So what to do in a world of ambiguity?

One solution would be for journalism nonprofits that oppose government support to refund the value of donors’ tax deductions to the U.S. Treasury. The Franklin Center recently named an advisory council that includes well-known journalists such as Tucker Carlson, and maybe that body could take up the idea at their next meeting. But I’m not holding my breath for that to happen.

Here’s another scenario: What if Grassley slipped in a legislative rider ending the charitable tax deduction for organizations involved in journalism? I bet the nonprofits mentioned above would howl like holy heck.

Perhaps the best thing would be for these organizations to acknowledge the reality of their dependence on government support and focus instead on journalism. They have a lot to contribute from their point of view, and that should be reason enough for readers to support them. Until then, a little more transparency might be in order. If journalism nonprofits want to denounce government support while promoting tax deductions for donors, they should add an asterisk and a disclaimer to their solicitations for support. It’s the transparent thing to do.

I asked representatives of several journalism nonprofits whether they thought tax deductions constituted government support. Here is the full response I got from Jason Stverak of the Franklin Center.

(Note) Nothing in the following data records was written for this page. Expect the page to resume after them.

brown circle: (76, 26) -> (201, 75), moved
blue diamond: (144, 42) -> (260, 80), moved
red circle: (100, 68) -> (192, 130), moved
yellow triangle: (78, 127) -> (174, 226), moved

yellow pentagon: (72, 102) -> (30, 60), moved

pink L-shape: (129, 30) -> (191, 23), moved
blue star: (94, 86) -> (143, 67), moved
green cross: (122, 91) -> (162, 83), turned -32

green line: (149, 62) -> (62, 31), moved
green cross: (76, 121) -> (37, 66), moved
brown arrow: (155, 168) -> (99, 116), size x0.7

Our generous contributors are not funding government support of journalism when they donate to the Franklin Center. In fact, the Franklin Center strongly believes that government intervention in media will create greater problems than the struggling newspaper business is currently enduring. If government intervenes in the news industry, journalists will no longer be able to report credibly on stories that matter to the people, but ultimately only on what matters to officials. Journalists may ignore scandal and corruption for fear of losing government funds. They could become political flacks and write to appease government instead of investigating it.

Drawing the conclusion that every donation to a non-profit 501 c3 is supporting the government in some way is incorrect. Tax deductions for gifts to houses of worship are not funding government support of religion and tax deductable donations to health care associations are not supporting government healthcare.